The event was a hit for two reasons: First, it reminded us that, unlike sleek modern replacements such as baseball bats or truncheons, clubs are made from a solid piece of natural wood so each one is unique and retains the charm of the specific tree from which it came. It was likely for that reason that 40 clubs were purchased to be used either as tools or pieces of home décor. During the four-day event, periodic workshops were also held where guests were given the chance to make their own clubs.

Secondly, it probably comes as no surprise that bashing stuff with a club can do wonders for stress. This stress release is heightened by the warmth of the wood and feeling of reconnecting with nature. In fact, the club swinging became so popular that they ended up having to turn people away.

“As we tweeted earlier, the test hitting section ended already because all the logs have been broken.”

In September, at a special pop-up store in the Shibuya Tokyu Hands store in Tokyo clubs were sold for prices ranging from 5,000 to 70,000 yen (US$34-US$483) and in sizes ranging from 30 centimeters to two meters (1-6.5 feet). The tools used the make them were also on display.

▼ The store was called Club Market

Despite all this popularity, Azuma and the All Japan Club Association know that social media-driven trends are fleeting and something more permanent would be needed, so they’ve also been hard at word creating konbo tobashi (club flying) a sport centered entirely on clubs.

In konbo tobashi, one player catapults a club into the air by whacking it with another club, earning points based on the distance it travels. Meanwhile, players on the opposing team can attempt to whack the flying club back with their own clubs, thus reducing the distance it flew.

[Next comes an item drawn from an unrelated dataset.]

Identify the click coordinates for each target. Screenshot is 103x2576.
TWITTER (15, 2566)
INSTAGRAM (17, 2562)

Although simple in principle, a deceptive complexity lies in the clubs themselves given that no two are alike and so they can have unpredictable curves, weights, and textures. Moreover, the clubs would be made from trees indigenous to the areas where teams from all over Japan originate, making them just that much more diverse.

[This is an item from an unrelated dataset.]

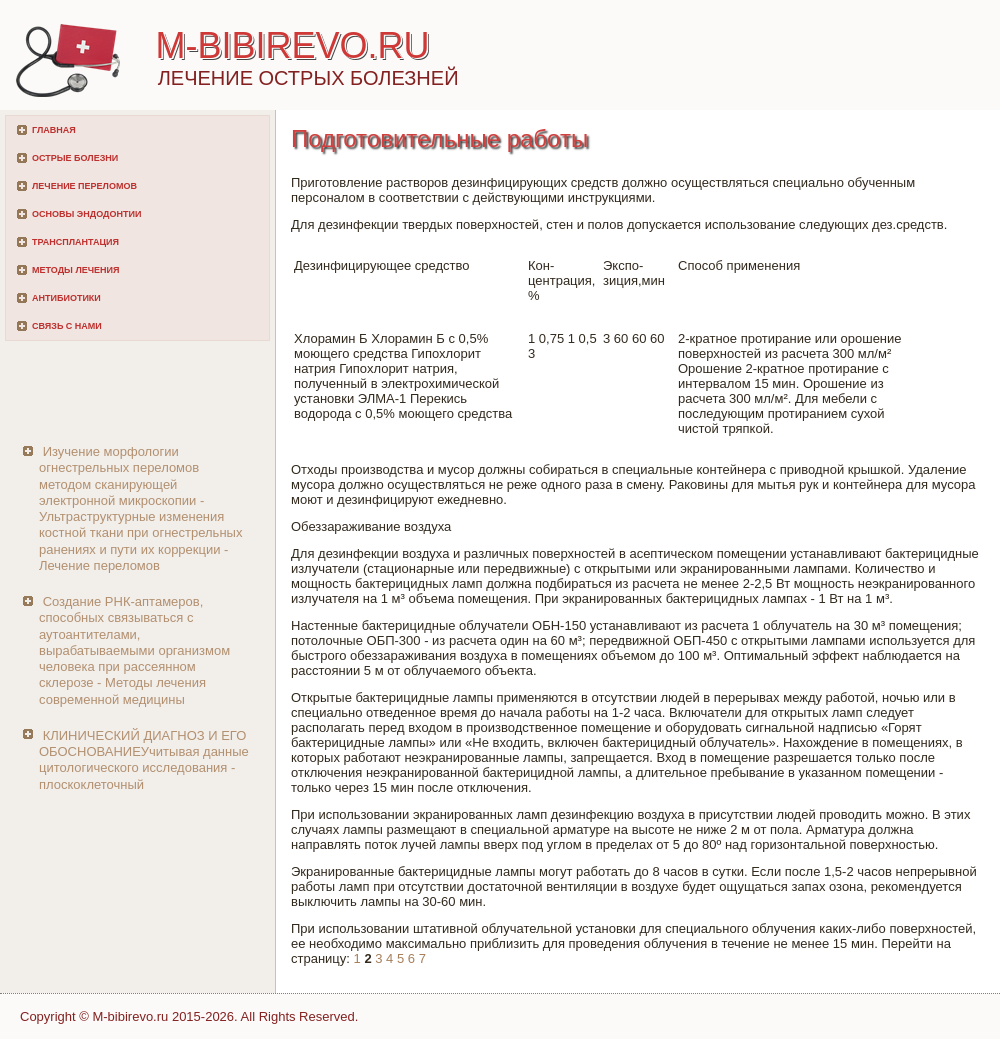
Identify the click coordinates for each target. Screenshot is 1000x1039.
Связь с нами (67, 326)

On 7 October, the 0th All Japan Kondo Tobashi Championship: ZNNK X Cup was held. The “X” refers to two crossed clubs, and given the fact that the All Japan Club Association is hardly a year old and already developed an original sport, this is considered something of a trial event, hence the “0th” designation.

Although there’s a lot of fun and humor to the All Japan Club Association, it’s all in the name of raising awareness to appreciate and protect Japan’s forests by maintaining them and improving the diversity of tree species in them. For that reason, and the fact that hitting stuff is really fun, there really is no reason that clubs can’t make a big comeback in Japan. Maybe one day we’ll even see club clubs in schools.